Paying greater attention to privacy concerns of survivors, the study authors urge, is also paramount to ensuring victims feel they can seek the care they need.
“Emergency department charges may discourage the reporting of rape and seeking of medical care for both short-term and long-term sequelae of sexual assault,” the NEJM study states. “Incurring such charges may further harm survivors — even those with full insurance coverage — by serving to disclose a potentially stigmatizing event to parents, partners, or employers.”

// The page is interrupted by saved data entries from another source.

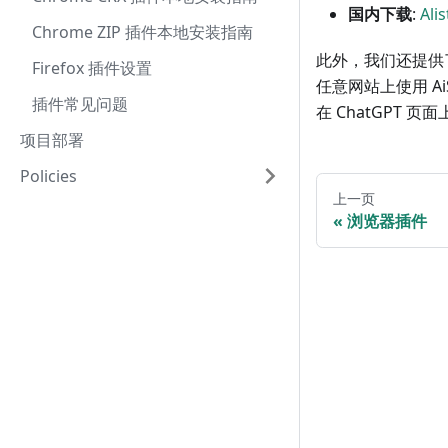
国内下载
:
Ali
Chrome ZIP 插件本地安装指南
此外，我们还提供
Firefox 插件设置
任意网站上使用 A
插件常见问题
在 ChatGPT 
项目部署
Policies
上一页
浏览器插件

Dickman said there’s no reason we couldn’t have a system where every individual has their own insurance card that entitles them to private care. “I’ve seen insured patients say they’ll pay for their care out of pocket even if that means they’ll have to skip rent or groceries, because they can’t have that kind of disclosure to their family or employer about abortion or sexual assault,” he said. “If you’re a minor seeking emergency room care, there’s a good chance the primary insurance policy holder will be getting a list of what services you received, and very plausibly, that person could be the person who committed the assault.”
Woolhandler said some of the privacy concerns stem from private insurance, because insurers are entitled to know what procedures were done and diagnoses made. “Part of the thing with single-payer is hospitals don’t send bills,” she said. “In Canada, hospitals get a lump sum that they use to pay all their operations; presumably, there’s a record at the hospital about who you are and your [medical] record, but it doesn’t have to leave the hospital.”
“We need to not tie people to their jobs or their family members in terms of medical care,” added Dickman. “It’s just a crazy way to structure a system.”